START GIVEN ENTRIES

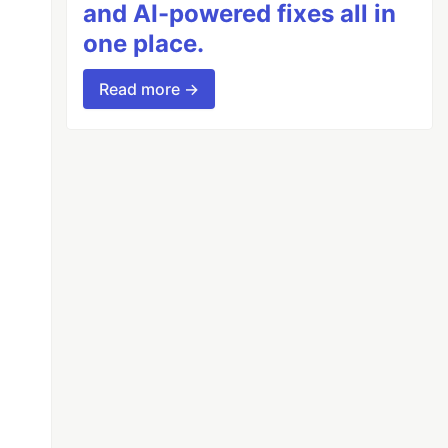
and AI-powered fixes all in
one place.
Read more →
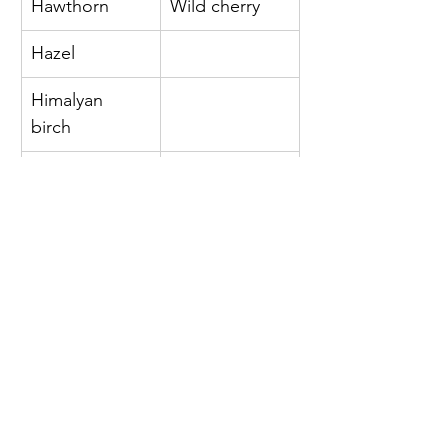
Hawthorn 
Wild cherry 
Hazel 
Himalyan 
birch 
Hornbeam 
Horse 
chestnut 
Italian alder 
Juniper 
Lime 
Liquidambar 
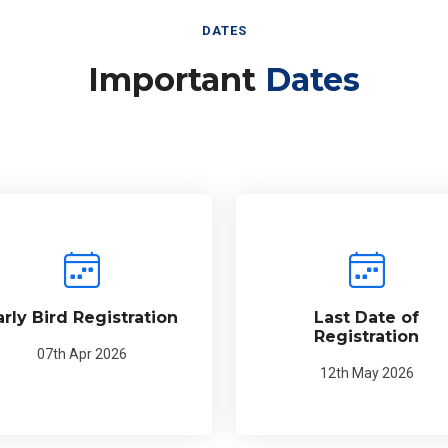
DATES
Important
Dates
arly Bird Registration
Last Date of
Registration
07th Apr 2026
12th May 2026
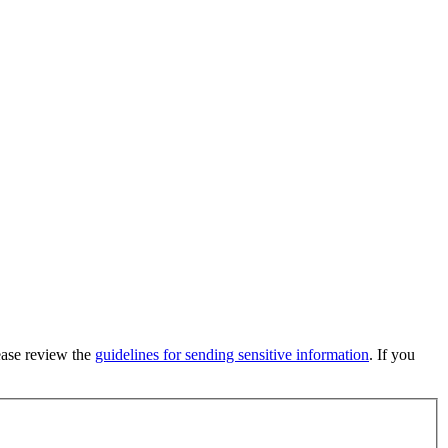
lease review the
guidelines for sending sensitive information
. If you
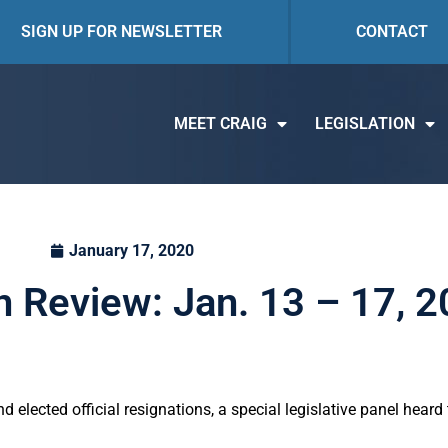
SIGN UP FOR NEWSLETTER
CONTACT
MEET CRAIG
LEGISLATION
January 17, 2020
n Review: Jan. 13 – 17, 
nd elected official resignations, a special legislative panel hear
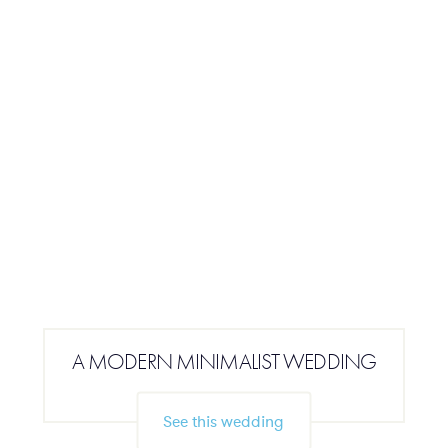
A MODERN MINIMALIST WEDDING
See this wedding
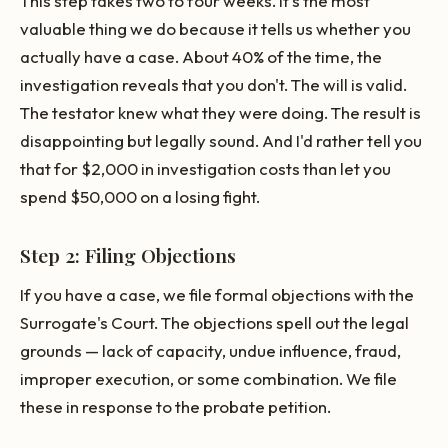
This step takes two to four weeks. It's the most
valuable thing we do because it tells us whether you
actually have a case. About 40% of the time, the
investigation reveals that you don't. The will is valid.
The testator knew what they were doing. The result is
disappointing but legally sound. And I'd rather tell you
that for $2,000 in investigation costs than let you
spend $50,000 on a losing fight.
Step 2: Filing Objections
If you have a case, we file formal objections with the
Surrogate's Court. The objections spell out the legal
grounds — lack of capacity, undue influence, fraud,
improper execution, or some combination. We file
these in response to the probate petition.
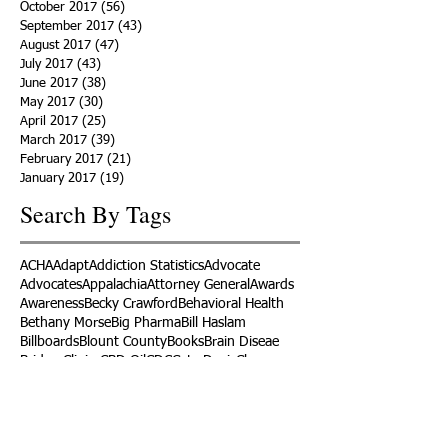
October 2017
(56)
56 posts
September 2017
(43)
43 posts
August 2017
(47)
47 posts
July 2017
(43)
43 posts
June 2017
(38)
38 posts
May 2017
(30)
30 posts
April 2017
(25)
25 posts
March 2017
(39)
39 posts
February 2017
(21)
21 posts
January 2017
(19)
19 posts
Search By Tags
ACHA
Adapt
Addiction Statistics
Advocate
Advocates
Appalachia
Attorney General
Awards
Awareness
Becky Crawford
Behavioral Health
Bethany Morse
Big Pharma
Bill Haslam
Billboards
Blount County
Books
Brain Diseae
Bridge Clinics
CBD Oil
CDC
Caty Davis
Charges
Charme Allen
Civil Asset Forfeiture
Collegiate Recovery
Cost of Addiction
Count It
County Efforts
Crime Comparison
Criminal Charges
Criminal Justice
DEA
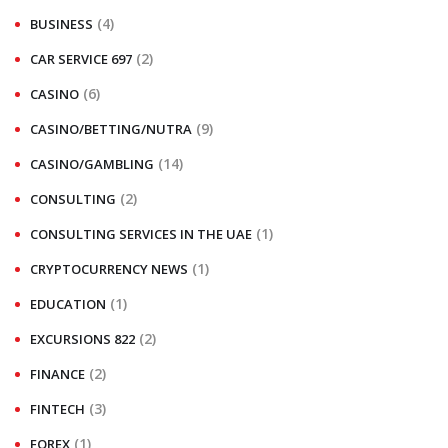
(4)
BUSINESS
(2)
CAR SERVICE 697
(6)
CASINO
(9)
CASINO/BETTING/NUTRA
(14)
CASINO/GAMBLING
(2)
CONSULTING
(1)
CONSULTING SERVICES IN THE UAE
(1)
CRYPTOCURRENCY NEWS
(1)
EDUCATION
(2)
EXCURSIONS 822
(2)
FINANCE
(3)
FINTECH
(1)
FOREX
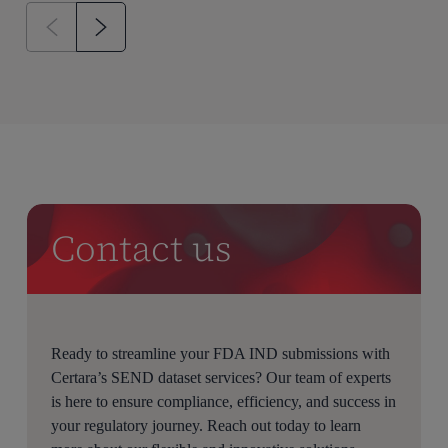
Contact us
Ready to streamline your FDA IND submissions with
Certara’s SEND dataset services? Our team of experts
is here to ensure compliance, efficiency, and success in
your regulatory journey. Reach out today to learn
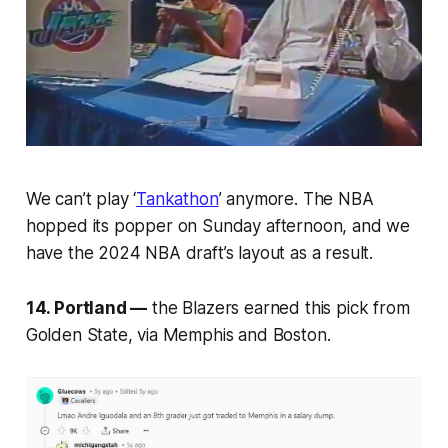
We can’t play ‘
Tankathon
’ anymore. The NBA
hopped its popper on Sunday afternoon, and we
have the 2024 NBA draft’s layout as a result.
14. Portland —
the Blazers earned this pick from
Golden State, via Memphis and Boston.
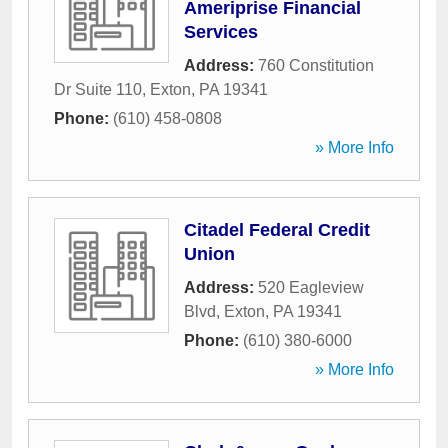
Ameriprise Financial
Services
Address:
760 Constitution
Dr Suite 110
,
Exton
,
PA
19341
Phone:
(610) 458-0808
» More Info
Citadel Federal Credit
Union
Address:
520 Eagleview
Blvd
,
Exton
,
PA
19341
Phone:
(610) 380-6000
» More Info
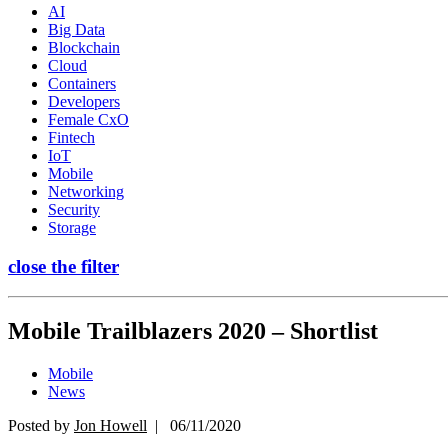
AI
Big Data
Blockchain
Cloud
Containers
Developers
Female CxO
Fintech
IoT
Mobile
Networking
Security
Storage
close the filter
Mobile Trailblazers 2020 – Shortlist
Mobile
News
Posted by
Jon Howell
| 06/11/2020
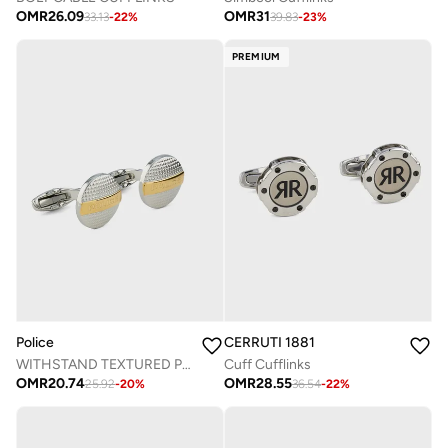
OMR
26.09
OMR
31
33.13
-
22
%
39.83
-
23
%
PREMIUM
Police
CERRUTI 1881
WITHSTAND TEXTURED PLATE CUFFLINKS
Cuff Cufflinks
OMR
20.74
OMR
28.55
25.92
-
20
%
36.54
-
22
%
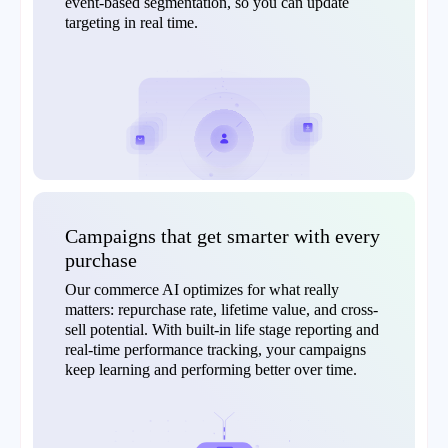
event-based segmentation, so you can update
targeting in real time.
Campaigns that get smarter with every
purchase
Our commerce AI optimizes for what really
matters: repurchase rate, lifetime value, and cross-
sell potential. With built-in life stage reporting and
real-time performance tracking, your campaigns
keep learning and performing better over time.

END GIVEN ENTRIES

» TASK PROMPT: Each entry above must be set down word for word; none of its pictures belong in the copy.

» ANSWER BOX:
and AI-powered fixes all in
one place.
Read more →
Hawthorn 
Wild cherry 
Hazel 
Himalyan 
birch 
Hornbeam 
Horse 
chestnut 
Italian alder 
Juniper 
Lime 
Liquidambar 
DATES
Important
Dates
arly Bird Registration
Last Date of
Registration
07th Apr 2026
12th May 2026
lease review the
guidelines for sending sensitive information
. If you
SIGN UP FOR NEWSLETTER
CONTACT
MEET CRAIG
LEGISLATION
January 17, 2020
n Review: Jan. 13 – 17, 
nd elected official resignations, a special legislative panel hear
A MODERN MINIMALIST WEDDING
See this wedding
This step takes two to four weeks. It's the most
valuable thing we do because it tells us whether you
actually have a case. About 40% of the time, the
investigation reveals that you don't. The will is valid.
The testator knew what they were doing. The result is
disappointing but legally sound. And I'd rather tell you
that for $2,000 in investigation costs than let you
spend $50,000 on a losing fight.
Step 2: Filing Objections
If you have a case, we file formal objections with the
Surrogate's Court. The objections spell out the legal
grounds — lack of capacity, undue influence, fraud,
improper execution, or some combination. We file
these in response to the probate petition.
October 2017
(56)
56 posts
September 2017
(43)
43 posts
August 2017
(47)
47 posts
July 2017
(43)
43 posts
June 2017
(38)
38 posts
May 2017
(30)
30 posts
April 2017
(25)
25 posts
March 2017
(39)
39 posts
February 2017
(21)
21 posts
January 2017
(19)
19 posts
Search By Tags
ACHA
Adapt
Addiction Statistics
Advocate
Advocates
Appalachia
Attorney General
Awards
Awareness
Becky Crawford
Behavioral Health
Bethany Morse
Big Pharma
Bill Haslam
Billboards
Blount County
Books
Brain Diseae
Bridge Clinics
CBD Oil
CDC
Caty Davis
Charges
Charme Allen
Civil Asset Forfeiture
Collegiate Recovery
Cost of Addiction
Count It
County Efforts
Crime Comparison
Criminal Charges
Criminal Justice
DEA
(4)
BUSINESS
(2)
CAR SERVICE 697
(6)
CASINO
(9)
CASINO/BETTING/NUTRA
(14)
CASINO/GAMBLING
(2)
CONSULTING
(1)
CONSULTING SERVICES IN THE UAE
(1)
CRYPTOCURRENCY NEWS
(1)
EDUCATION
(2)
EXCURSIONS 822
(2)
FINANCE
(3)
FINTECH
(1)
FOREX
Contact us
Ready to streamline your FDA IND submissions with
Certara’s SEND dataset services? Our team of experts
is here to ensure compliance, efficiency, and success in
your regulatory journey. Reach out today to learn
We can’t play ‘
Tankathon
’ anymore. The NBA
hopped its popper on Sunday afternoon, and we
have the 2024 NBA draft’s layout as a result.
14. Portland —
the Blazers earned this pick from
Golden State, via Memphis and Boston.
Ameriprise Financial
Services
Address:
760 Constitution
Dr Suite 110
,
Exton
,
PA
19341
Phone:
(610) 458-0808
» More Info
Citadel Federal Credit
Union
Address:
520 Eagleview
Blvd
,
Exton
,
PA
19341
Phone:
(610) 380-6000
» More Info
AI
Big Data
Blockchain
Cloud
Containers
Developers
Female CxO
Fintech
IoT
Mobile
Networking
Security
Storage
close the filter
Mobile Trailblazers 2020 – Shortlist
Mobile
News
Posted by
Jon Howell
| 06/11/2020
OMR
26.09
OMR
31
33.13
-
22
%
39.83
-
23
%
PREMIUM
Police
CERRUTI 1881
WITHSTAND TEXTURED PLATE CUFFLINKS
Cuff Cufflinks
OMR
20.74
OMR
28.55
25.92
-
20
%
36.54
-
22
%
event-based segmentation, so you can update
targeting in real time.
Campaigns that get smarter with every
purchase
Our commerce AI optimizes for what really
matters: repurchase rate, lifetime value, and cross-
sell potential. With built-in life stage reporting and
real-time performance tracking, your campaigns
keep learning and performing better over time.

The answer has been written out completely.